なお、NSAIDsは、腎障害の方に長期間投与した際に出現することが報告されているため、短期的な投与での関与は低いのではないかと言われている。
クラッシュシンドロームは2時間以上の圧迫による筋細胞障害から開放された場合に起こると言われているため、障害と開放のセットが誘発条件となる。
高カリウム血症の原因は大きく分けて2つ
細胞内シフト
①代謝性アシドーシス
人では、pHが0.1減少すると、Kga0.2〜1.7mEq上昇すると言われている。
原因には、ケトン体および乳酸の蓄積、腎不全、薬物または毒素の摂取(高アニオンギャップ)、消化管または腎からのHCO3−喪失(アニオンギャップ正常)などがある。
②β-ブロッカー
単独ではまれ。
③糖尿病
腎排泄低下
①腎不全
②RAAS活性低下
③有効循環血症量低下
高カリウム血症の治療
動物や状況によって異なる。
治療方針は大きく3つ。
➀致死的不整脈を予防するための心膜電位の安定化
②細胞外から細胞内へのカリウムの移行
③カリウムの排泄
人
K>6.5あるいは、心電図変化ありで、緊急治療開始!
K>6で、是正のための治療は開始する。
Kの値と心電図の変化に相関はないという報告もあるため、その前提で判断する。
①グルコン酸カルシウム
10%溶液を5〜10ml 緩徐に静脈より投与、およそ1〜3分後に効果発現し、30〜60分効果持続。
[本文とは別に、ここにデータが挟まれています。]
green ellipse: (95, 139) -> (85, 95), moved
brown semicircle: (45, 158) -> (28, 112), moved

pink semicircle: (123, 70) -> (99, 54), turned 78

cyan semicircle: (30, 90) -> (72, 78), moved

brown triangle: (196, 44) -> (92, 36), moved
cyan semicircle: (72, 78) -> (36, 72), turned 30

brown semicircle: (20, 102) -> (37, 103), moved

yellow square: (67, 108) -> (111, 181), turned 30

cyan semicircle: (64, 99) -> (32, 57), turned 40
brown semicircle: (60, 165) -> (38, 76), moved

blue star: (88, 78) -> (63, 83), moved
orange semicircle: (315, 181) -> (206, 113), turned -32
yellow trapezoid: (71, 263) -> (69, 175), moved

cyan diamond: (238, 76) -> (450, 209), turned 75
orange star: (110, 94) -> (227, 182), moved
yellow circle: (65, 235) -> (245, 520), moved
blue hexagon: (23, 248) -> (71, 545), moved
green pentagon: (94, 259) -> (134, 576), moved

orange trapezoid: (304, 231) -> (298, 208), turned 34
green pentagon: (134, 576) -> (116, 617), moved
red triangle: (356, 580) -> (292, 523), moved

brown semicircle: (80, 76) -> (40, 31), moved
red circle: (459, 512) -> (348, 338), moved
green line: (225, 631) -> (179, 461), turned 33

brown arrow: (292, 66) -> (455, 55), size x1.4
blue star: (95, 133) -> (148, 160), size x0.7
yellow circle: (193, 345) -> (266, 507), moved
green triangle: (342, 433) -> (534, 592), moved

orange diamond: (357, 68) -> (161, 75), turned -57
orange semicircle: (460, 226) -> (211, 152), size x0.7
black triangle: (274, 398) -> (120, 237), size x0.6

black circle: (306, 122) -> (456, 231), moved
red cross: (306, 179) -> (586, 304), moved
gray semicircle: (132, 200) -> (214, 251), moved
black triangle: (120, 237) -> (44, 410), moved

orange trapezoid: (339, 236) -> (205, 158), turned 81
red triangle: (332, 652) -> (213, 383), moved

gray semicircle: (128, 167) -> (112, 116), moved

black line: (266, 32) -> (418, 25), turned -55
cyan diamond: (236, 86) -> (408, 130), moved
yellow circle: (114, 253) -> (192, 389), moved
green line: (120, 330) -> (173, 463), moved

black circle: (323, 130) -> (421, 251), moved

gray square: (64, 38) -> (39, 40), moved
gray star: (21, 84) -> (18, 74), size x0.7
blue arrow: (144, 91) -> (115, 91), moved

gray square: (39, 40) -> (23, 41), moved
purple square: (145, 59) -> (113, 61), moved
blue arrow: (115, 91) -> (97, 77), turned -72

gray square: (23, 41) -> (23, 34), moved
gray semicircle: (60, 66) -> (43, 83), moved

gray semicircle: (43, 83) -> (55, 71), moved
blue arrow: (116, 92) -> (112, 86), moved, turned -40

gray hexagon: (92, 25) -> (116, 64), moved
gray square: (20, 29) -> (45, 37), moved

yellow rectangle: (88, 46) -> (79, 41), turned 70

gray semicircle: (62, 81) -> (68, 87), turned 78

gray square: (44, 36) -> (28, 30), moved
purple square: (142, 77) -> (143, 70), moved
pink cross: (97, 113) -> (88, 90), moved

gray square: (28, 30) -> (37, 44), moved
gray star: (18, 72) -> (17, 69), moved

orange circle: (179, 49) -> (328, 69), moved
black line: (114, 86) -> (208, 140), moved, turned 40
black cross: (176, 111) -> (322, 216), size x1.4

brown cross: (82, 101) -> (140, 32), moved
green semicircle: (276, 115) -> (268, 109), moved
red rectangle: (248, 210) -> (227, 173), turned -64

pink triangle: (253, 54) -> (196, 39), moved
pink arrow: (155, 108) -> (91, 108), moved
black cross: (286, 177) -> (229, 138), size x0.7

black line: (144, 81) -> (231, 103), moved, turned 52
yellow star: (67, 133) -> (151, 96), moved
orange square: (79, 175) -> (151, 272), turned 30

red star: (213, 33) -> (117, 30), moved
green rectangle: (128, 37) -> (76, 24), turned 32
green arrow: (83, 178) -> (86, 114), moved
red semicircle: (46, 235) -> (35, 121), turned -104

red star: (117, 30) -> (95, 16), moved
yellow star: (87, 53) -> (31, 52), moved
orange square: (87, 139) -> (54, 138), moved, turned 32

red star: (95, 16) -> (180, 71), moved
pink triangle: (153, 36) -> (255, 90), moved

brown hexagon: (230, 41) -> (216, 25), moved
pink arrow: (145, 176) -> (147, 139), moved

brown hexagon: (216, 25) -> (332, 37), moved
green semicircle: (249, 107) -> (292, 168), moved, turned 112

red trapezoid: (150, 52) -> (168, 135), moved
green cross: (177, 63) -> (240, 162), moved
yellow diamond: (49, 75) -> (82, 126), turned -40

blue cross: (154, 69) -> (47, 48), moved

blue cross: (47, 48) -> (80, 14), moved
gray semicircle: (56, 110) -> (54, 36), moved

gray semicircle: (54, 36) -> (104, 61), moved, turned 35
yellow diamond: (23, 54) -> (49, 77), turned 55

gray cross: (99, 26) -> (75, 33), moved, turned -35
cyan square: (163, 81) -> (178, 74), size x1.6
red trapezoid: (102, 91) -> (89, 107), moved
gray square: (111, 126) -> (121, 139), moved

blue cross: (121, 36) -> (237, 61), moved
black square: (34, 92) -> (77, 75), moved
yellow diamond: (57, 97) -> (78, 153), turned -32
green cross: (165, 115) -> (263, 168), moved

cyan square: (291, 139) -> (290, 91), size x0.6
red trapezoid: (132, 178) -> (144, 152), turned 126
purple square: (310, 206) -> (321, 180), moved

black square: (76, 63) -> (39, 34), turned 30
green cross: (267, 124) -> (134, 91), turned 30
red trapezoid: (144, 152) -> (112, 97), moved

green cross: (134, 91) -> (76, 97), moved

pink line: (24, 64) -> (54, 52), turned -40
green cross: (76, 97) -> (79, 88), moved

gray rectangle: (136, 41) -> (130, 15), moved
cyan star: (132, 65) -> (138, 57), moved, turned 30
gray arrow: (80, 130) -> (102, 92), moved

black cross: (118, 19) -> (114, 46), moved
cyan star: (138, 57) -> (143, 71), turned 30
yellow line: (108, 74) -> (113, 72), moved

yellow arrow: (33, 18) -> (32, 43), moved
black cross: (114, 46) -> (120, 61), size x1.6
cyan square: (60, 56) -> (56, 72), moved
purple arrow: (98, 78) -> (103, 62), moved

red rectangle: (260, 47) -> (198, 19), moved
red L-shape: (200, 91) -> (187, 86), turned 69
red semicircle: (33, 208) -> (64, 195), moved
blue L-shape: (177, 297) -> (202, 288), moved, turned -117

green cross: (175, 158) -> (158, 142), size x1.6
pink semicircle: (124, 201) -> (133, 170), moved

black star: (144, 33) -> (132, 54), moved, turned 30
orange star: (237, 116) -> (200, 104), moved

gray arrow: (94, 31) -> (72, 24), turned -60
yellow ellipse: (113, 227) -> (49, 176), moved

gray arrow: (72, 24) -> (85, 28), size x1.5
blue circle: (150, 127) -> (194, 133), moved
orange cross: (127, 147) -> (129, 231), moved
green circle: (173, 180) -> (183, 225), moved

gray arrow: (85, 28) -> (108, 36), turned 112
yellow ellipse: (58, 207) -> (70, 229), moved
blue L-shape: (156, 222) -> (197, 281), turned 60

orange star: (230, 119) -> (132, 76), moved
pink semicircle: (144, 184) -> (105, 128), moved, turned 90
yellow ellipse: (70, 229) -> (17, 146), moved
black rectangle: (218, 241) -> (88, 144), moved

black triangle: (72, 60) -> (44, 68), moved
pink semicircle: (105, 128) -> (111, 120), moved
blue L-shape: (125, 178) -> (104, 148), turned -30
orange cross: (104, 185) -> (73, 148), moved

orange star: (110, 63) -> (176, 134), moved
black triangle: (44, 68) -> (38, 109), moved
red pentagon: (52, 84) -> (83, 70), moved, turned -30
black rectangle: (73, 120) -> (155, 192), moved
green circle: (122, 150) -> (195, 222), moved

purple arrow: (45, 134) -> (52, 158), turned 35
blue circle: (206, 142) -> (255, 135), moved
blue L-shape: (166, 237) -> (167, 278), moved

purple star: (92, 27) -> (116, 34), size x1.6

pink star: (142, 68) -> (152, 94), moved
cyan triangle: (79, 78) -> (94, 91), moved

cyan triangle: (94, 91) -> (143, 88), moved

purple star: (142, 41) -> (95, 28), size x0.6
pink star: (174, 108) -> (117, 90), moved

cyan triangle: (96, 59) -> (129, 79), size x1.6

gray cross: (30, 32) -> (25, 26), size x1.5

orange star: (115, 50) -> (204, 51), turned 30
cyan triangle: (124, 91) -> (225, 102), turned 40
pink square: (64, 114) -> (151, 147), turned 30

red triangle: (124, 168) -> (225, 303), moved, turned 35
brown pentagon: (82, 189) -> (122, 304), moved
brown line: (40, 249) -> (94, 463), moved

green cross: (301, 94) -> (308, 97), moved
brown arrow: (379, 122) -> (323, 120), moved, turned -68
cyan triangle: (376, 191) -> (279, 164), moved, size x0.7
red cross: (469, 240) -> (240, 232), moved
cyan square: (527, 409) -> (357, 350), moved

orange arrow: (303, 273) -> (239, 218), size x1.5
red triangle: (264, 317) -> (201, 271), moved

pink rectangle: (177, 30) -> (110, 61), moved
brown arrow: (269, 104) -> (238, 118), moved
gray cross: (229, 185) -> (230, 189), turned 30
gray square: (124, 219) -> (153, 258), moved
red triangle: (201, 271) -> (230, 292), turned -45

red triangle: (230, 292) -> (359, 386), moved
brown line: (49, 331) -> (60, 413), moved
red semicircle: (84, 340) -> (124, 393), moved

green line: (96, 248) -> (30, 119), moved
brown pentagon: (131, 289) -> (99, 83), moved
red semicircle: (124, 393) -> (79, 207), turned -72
心臓の膜電位の安定に寄与し、VT、VF防止に有用だが、直接的にK濃度の低下は認めないので注意。
②重炭酸ナトリウム
50mEq投与(最大で1mEq/kg)、15分後に再投与。
必要に応じて100mEq/5%Glu1000mlとして1〜2時間で点滴。
5〜10分で効果発現し、1〜2時間持続する。
0.5〜1.5mEqの低下が期待できる。
重炭酸ナトリウムの使用については賛否があり、適用判断も必要との見解がある。
アシドーシスが目立つ場合のみに利用とすることが多い。
③グルコース・インスリン療法(GI療法)
50%Glu50ml+レギュラーインスリン10U。
必要に応じて10%Glu500ml+レギュラーインスリン10〜20U を1〜2時間かけて点滴。
効果発現は30分後で、持続は4〜6時間。
0.5〜1.5mEqの低下が期待できる。
上記に加えて、β刺激薬をネブライザーで実施するが、単独では禁忌。
併用すると、相乗効果があることが判明している。
インスリンやβ-agonistsはNa-K ATPaseを活性化し、血清カリウムを細胞内へシフトさせる。
④フロセミド
40〜80mgを投与。
利尿抵抗性がある場合は、用量を増やす。
効果発現は15分後で、2〜3時間持続。
そもそも尿が生成されている場合は適用は???と言われる。
1ml/kgが通常の尿生成速度。
成人男性で平均して1500ml、女性で 1200mlが1日の尿生成量。
これが 400ml以下で乏尿、100ml以下で無尿。
⑤陽イオン交換樹脂
ポリスチレンスルホン酸Na/Ca
2時間後から効果発現し、4〜6時間持続効果。
⑥透析
⑦輸液
リンゲルを選択する。
生食でもダメではないが、代謝性アシドーシスを悪化させる可能性も示唆されている。